How to complete this task
Nothing but the lines below from the one containing "Image resolution: width=1024, height=1775." through the one containing "Home (617, 1314)" should appear in the answer, exact and without pictures.

Records shown
────────────────────

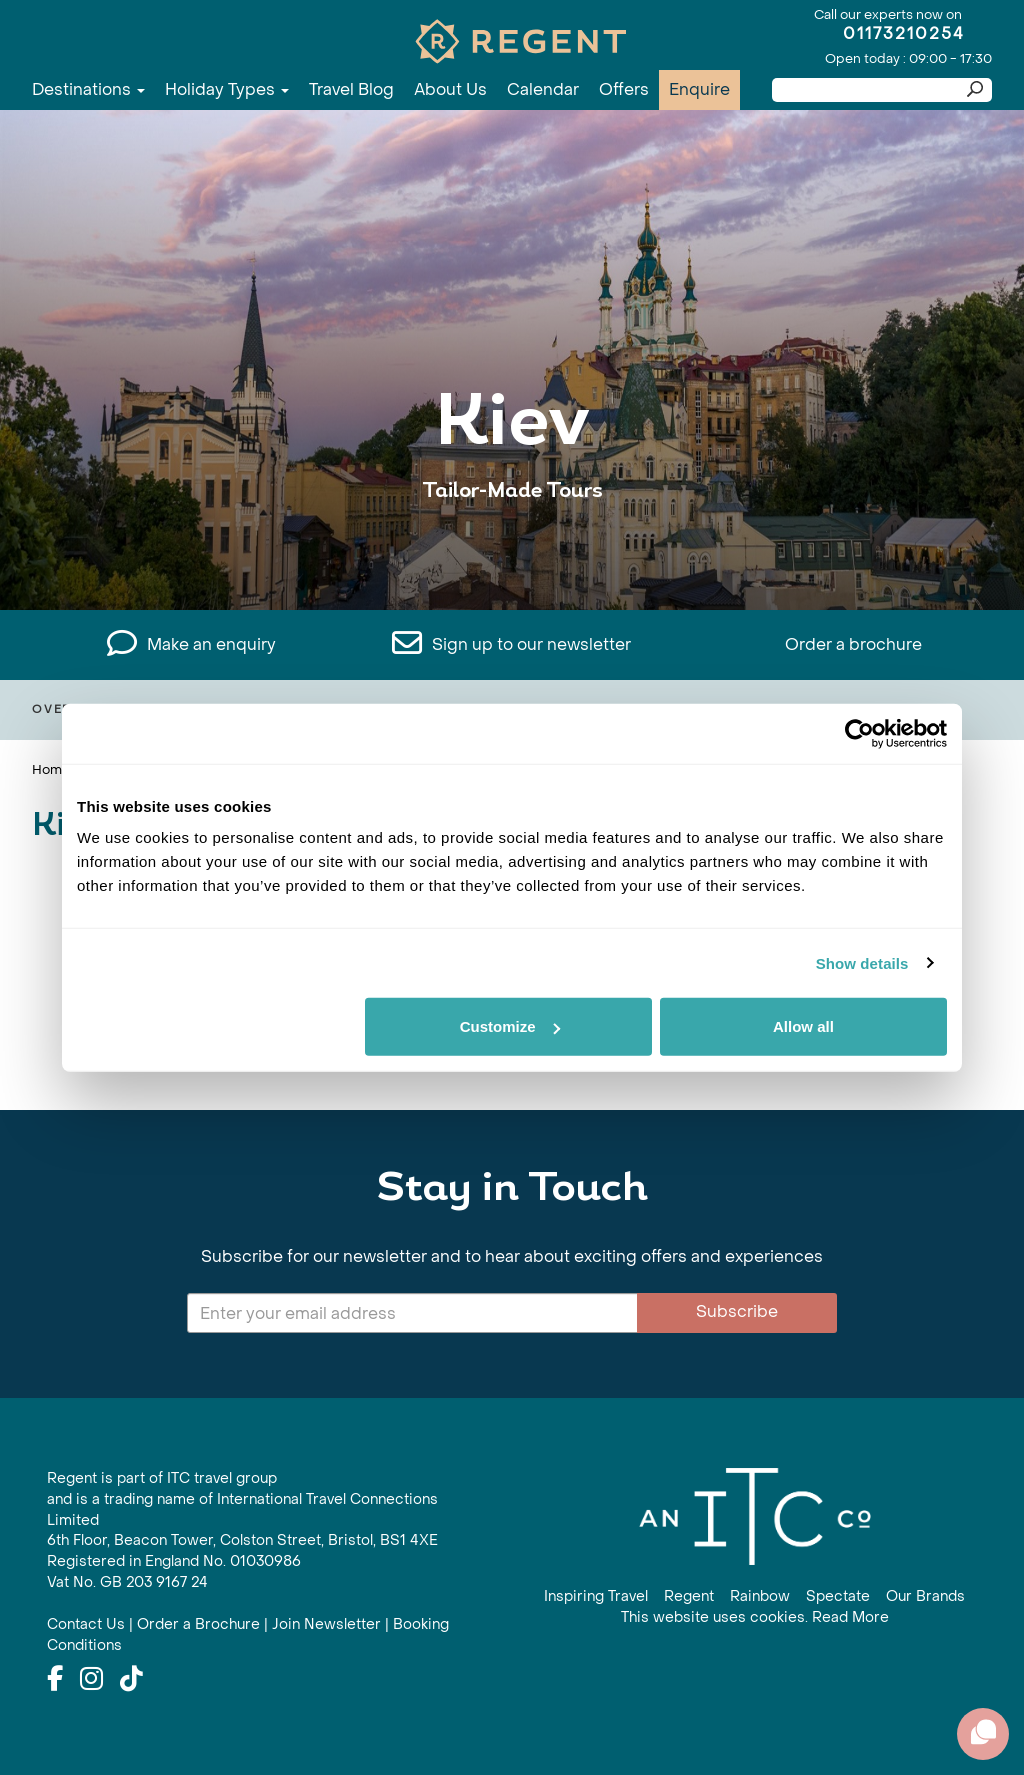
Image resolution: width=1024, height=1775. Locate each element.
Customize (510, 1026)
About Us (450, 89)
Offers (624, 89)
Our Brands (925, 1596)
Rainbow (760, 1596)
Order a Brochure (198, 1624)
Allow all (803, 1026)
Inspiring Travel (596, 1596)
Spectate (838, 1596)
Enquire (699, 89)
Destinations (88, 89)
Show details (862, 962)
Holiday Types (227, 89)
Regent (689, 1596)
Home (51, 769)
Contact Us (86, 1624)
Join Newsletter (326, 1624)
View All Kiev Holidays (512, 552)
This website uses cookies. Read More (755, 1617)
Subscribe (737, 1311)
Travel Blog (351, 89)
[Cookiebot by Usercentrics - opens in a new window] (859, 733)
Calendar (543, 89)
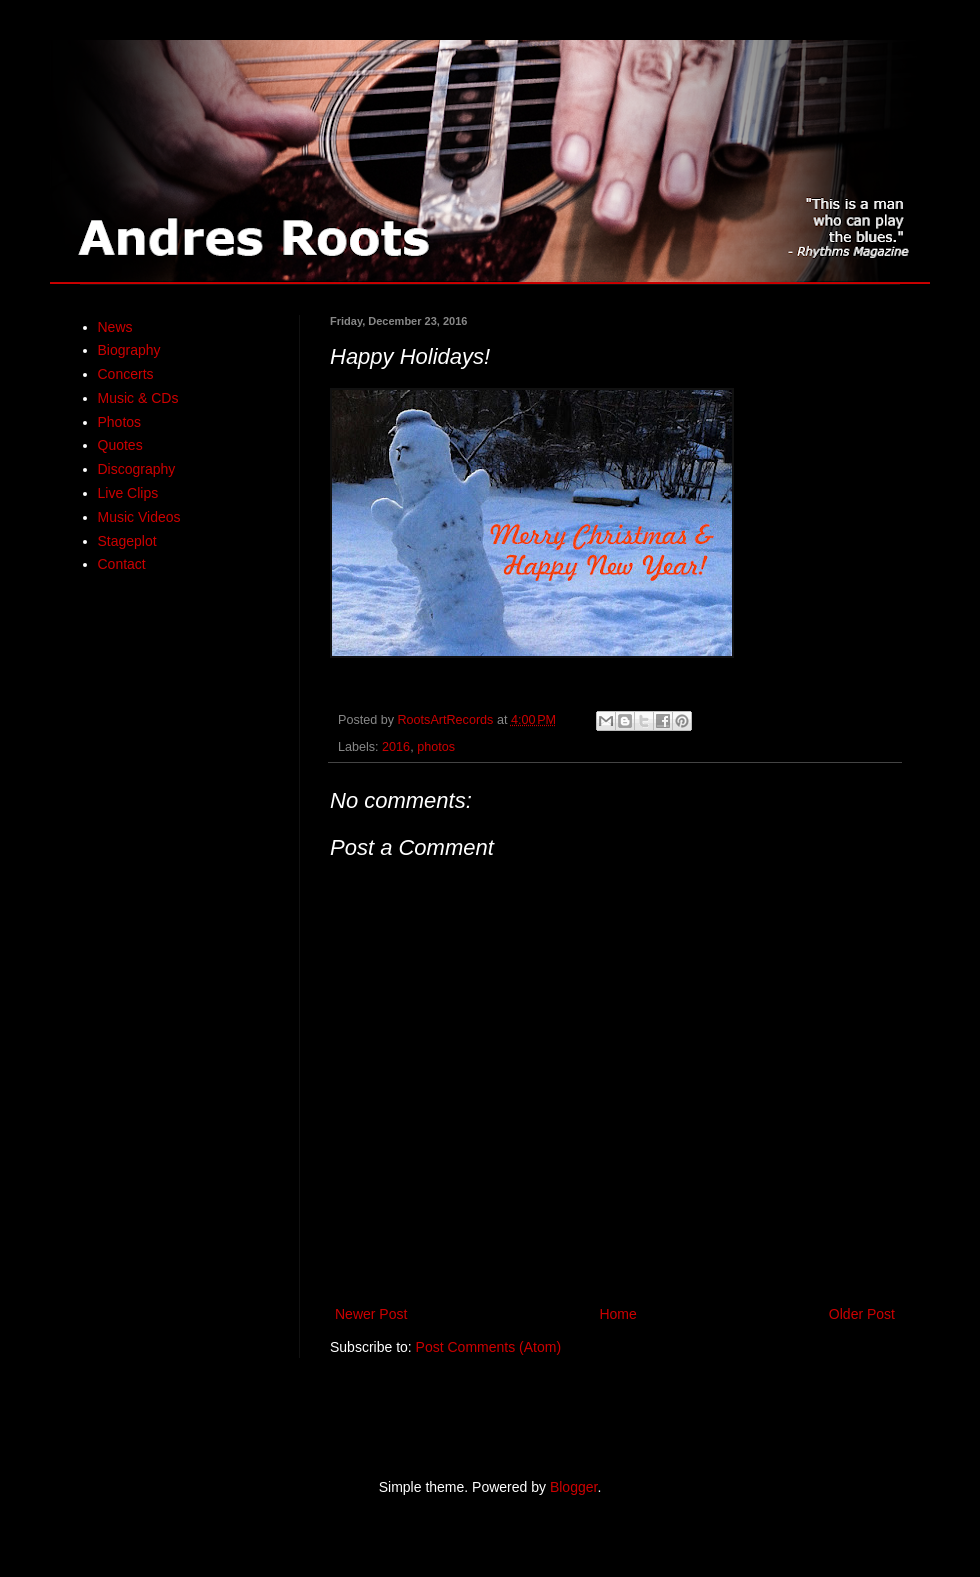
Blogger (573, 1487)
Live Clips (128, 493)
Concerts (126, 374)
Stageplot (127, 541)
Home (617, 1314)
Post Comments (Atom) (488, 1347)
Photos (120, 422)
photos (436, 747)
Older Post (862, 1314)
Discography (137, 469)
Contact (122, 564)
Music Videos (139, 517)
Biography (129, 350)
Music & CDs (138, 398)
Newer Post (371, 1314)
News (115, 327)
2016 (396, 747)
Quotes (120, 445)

────────────────────

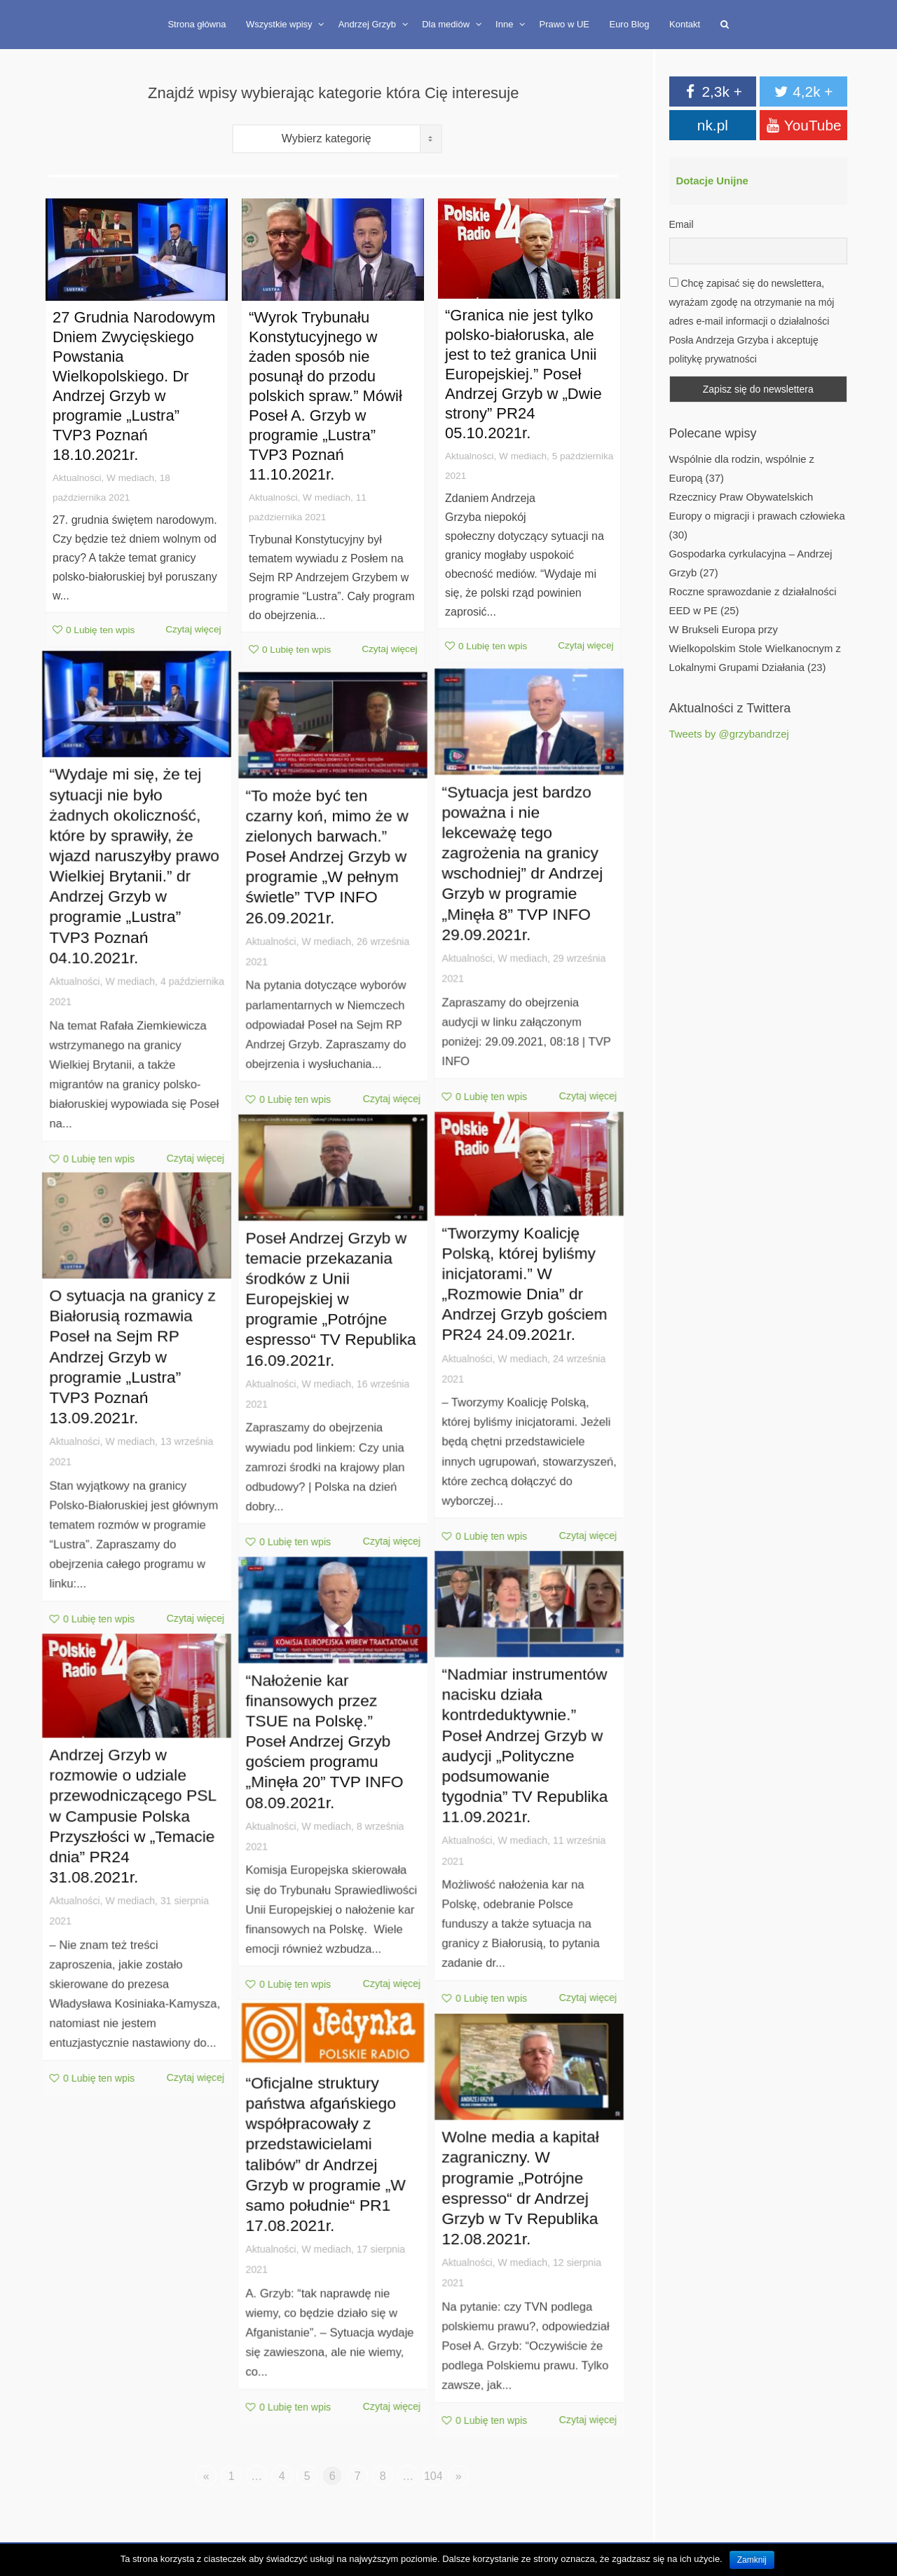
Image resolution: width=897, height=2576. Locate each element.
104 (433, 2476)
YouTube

────────────────────

Your response
Image resolution: width=1024, height=1775. Locate each element.
Customize (510, 1026)
About Us (450, 89)
Offers (624, 89)
Our Brands (925, 1596)
Rainbow (760, 1596)
Order a Brochure (198, 1624)
Allow all (803, 1026)
Inspiring Travel (596, 1596)
Spectate (838, 1596)
Enquire (699, 89)
Destinations (88, 89)
Show details (862, 962)
Holiday Types (227, 89)
Regent (689, 1596)
Home (51, 769)
Contact Us (86, 1624)
Join Newsletter (326, 1624)
View All Kiev Holidays (512, 552)
This website uses cookies. Read More (755, 1617)
Subscribe (737, 1311)
Travel Blog (351, 89)
[Cookiebot by Usercentrics - opens in a new window] (859, 733)
Calendar (543, 89)
Blogger (573, 1487)
Live Clips (128, 493)
Concerts (126, 374)
Stageplot (127, 541)
Home (617, 1314)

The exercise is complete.